Buongiorno!
In questa mia fase di continuo aggiornamento sul senso ultimo del mio lavoro, che credo sia comune a chi è in proprio in cicli che ritornano, vorrei parlarvi di un saggio.
Si tratta di “Contro l’impegno – Riflessioni sul bene in letteratura” di Walter Siti e nell’articolo di oggi vorrei parlarvi di ciò che più ho sentito vicino.
La letteratura come avventura della parola
Il libro è composto di diversi saggi, uniti da una riflessioni su cosa sia la letteratura oggi e sui fraintendimenti e l’impoverimento a cui la espone la commistione con altri linguaggi (giornalistico, televisivo, dell’impegno politico, tra gli altri).
Nel primo saggio si esamina la pretesa per cui la letteratura dovrebbe fare del bene e non dovrebbe provocare danni: ci sono esempi di oggi ma non solo, perché Siti va indietro nel tempo a ricordarci che sono pensieri che si ripresentano in epoche diverse.

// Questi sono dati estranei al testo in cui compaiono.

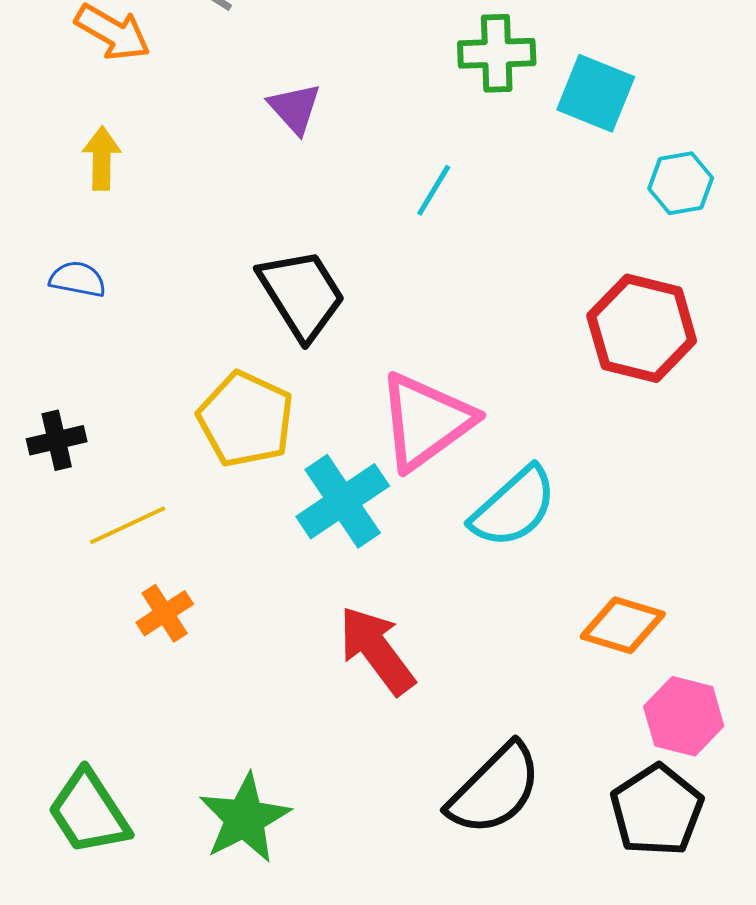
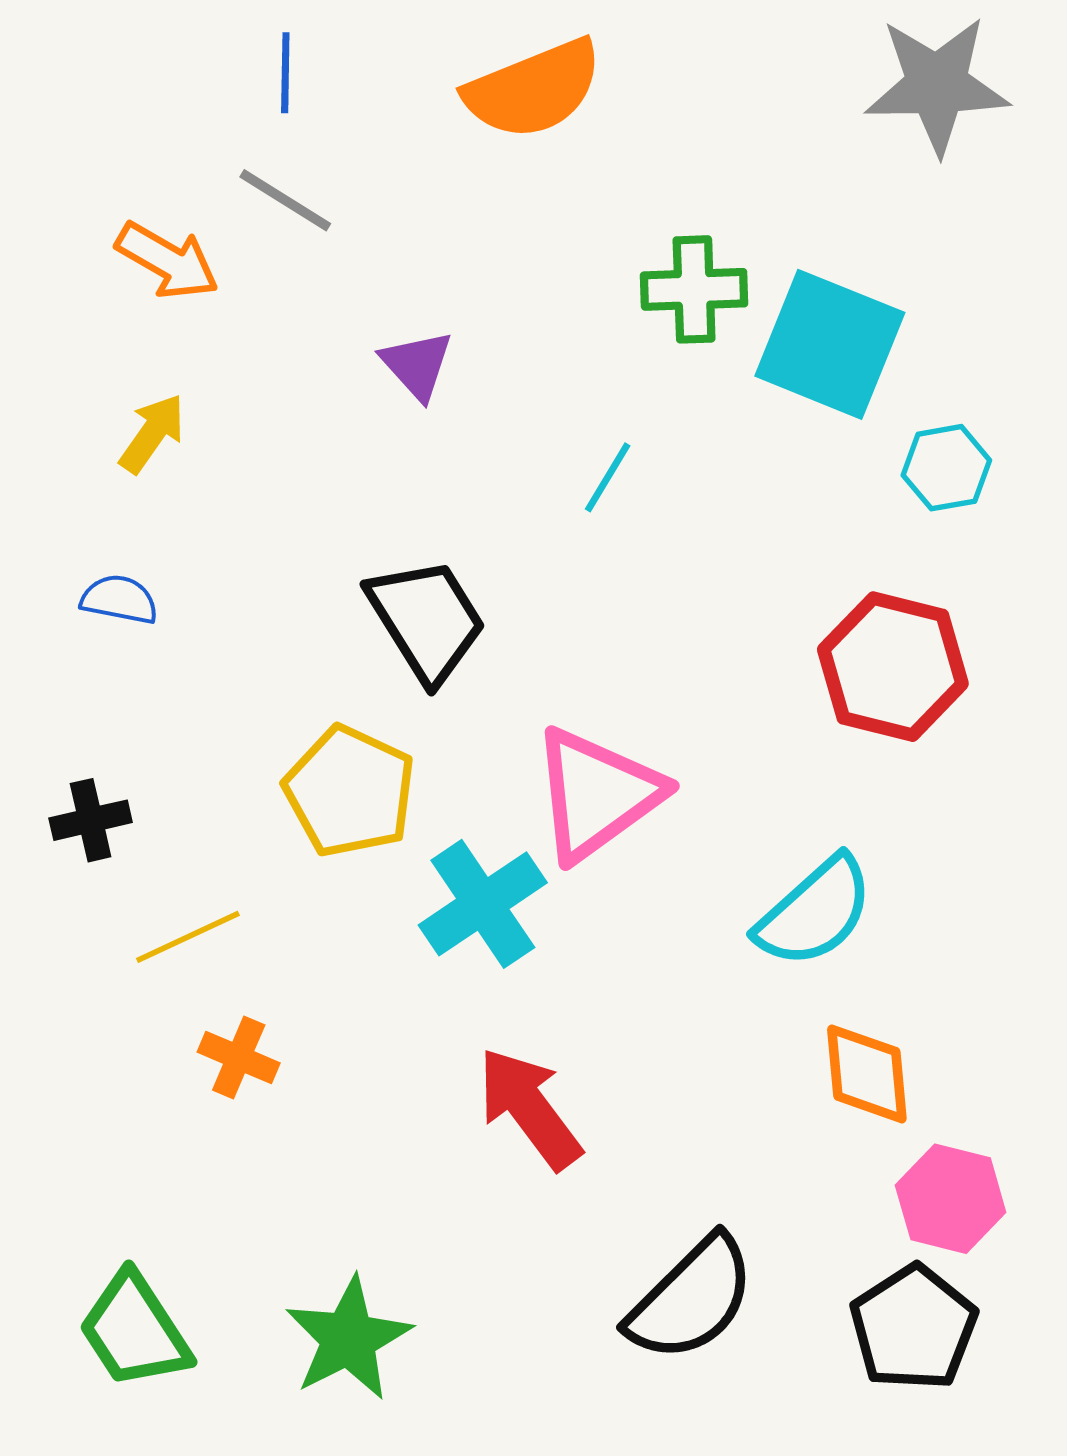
cyan square: (596, 93) -> (830, 344), size x1.4
yellow arrow: (102, 158) -> (152, 433), turned 34
cyan semicircle: (514, 507) -> (815, 912), moved
orange cross: (165, 613) -> (239, 1057), turned -34
orange diamond: (623, 625) -> (867, 1074), turned 68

Ma un neo-impegno, si potrebbe dire, che male poi potrebbe fare?
Il rischio è di scordare la forma da cui ogni testo letterario dovrebbe partire e che fa parte della sostanza stessa del raccontare.
Questo accade iin virtù del voler raggiungere il maggior numero possibile di persone e del voler essere anti elitari.
Il rischio è di scordare che la letteratura dovrebbe essere
ascolto e avventura della parola
(tratto da “Contro l’impegno”, pag. 25)
e non avere invece la pretesa che passi un messaggio o che faccia bene o che informi, scopo che pertiene ad altri campi d’uso della parola.
Una letteratura che combatta contro l’infelicità finisce per abdicare alla sua caratteristica fondativa, che vediamo insieme al prossimo punto.
Un’ambiguità fondativa e ineliminabile
La scrittura storica e quella giornalistica hanno come base la nostra logica comune: devono cercare la verità, condannare i colpevoli, fare chiarezza, non contraddirsi.
Tutto questo non può in alcun modo appartenere alla letteratura in cui
l’ambiguità è fondativa e ineliminabile, […] in letteratura i colpevoli sono anche innocenti e gli innocenti anche colpevoli, non c’è particolare che non possa essere infinitizzato o generalizzato, diventare metaforico, simbolico, emblematico o mitico.
(tratto da “Contro l’impegno”, pag. 148-149)
Questo è collegato a Forma e Bellezza che hanno la propria sede in letteratura, mentre la Verità e il Bene non le appartengono.
Io ho trovato in questo saggio una preoccupazione che è anche la mia, un portare il ragionamento oltre la pancia e la soggettività.
Ho trovato una complessità e uno stile argomentativo senza enfasi o pathos, contro cui invece ci si pronuncia, con una precisione accurata e piana.
Mi è piaciuto il ragionamento sugli esiti del vedere la letteratura mischiarsi ad altre forme e del sottostare all’impegno verso il bene.
Rischiamo, dice Siti, la perdita di fiducia nell’inconscio, nel cercare di ridurre sempre tutto alla velocità di un’informazione da reperire su Google.
Si rischia di portare tutto alla luce e di renderlo piano, piatto e immediatamente conoscibile: un’idea che ho trovato in un altro saggio che vi consiglio, Bianco, di cui ho già parlato e che lo stesso Siti cita in questo libro.
E lo fa legandolo a Il decoro di David Leavitt, romanzo che abbiamo letto in uno dei miei percorsi e che ci ha dato molto di che parlare e che, per me, rappresenta davvero il fatto che la letteratura, anche quando comprende in sé eventi dell’attualità, non serve a decretare dove stia la ragione.
Se avete voglia di leggere un saggio con cui ragionare di letteratura e del suo più intimo senso, allora fa per voi :).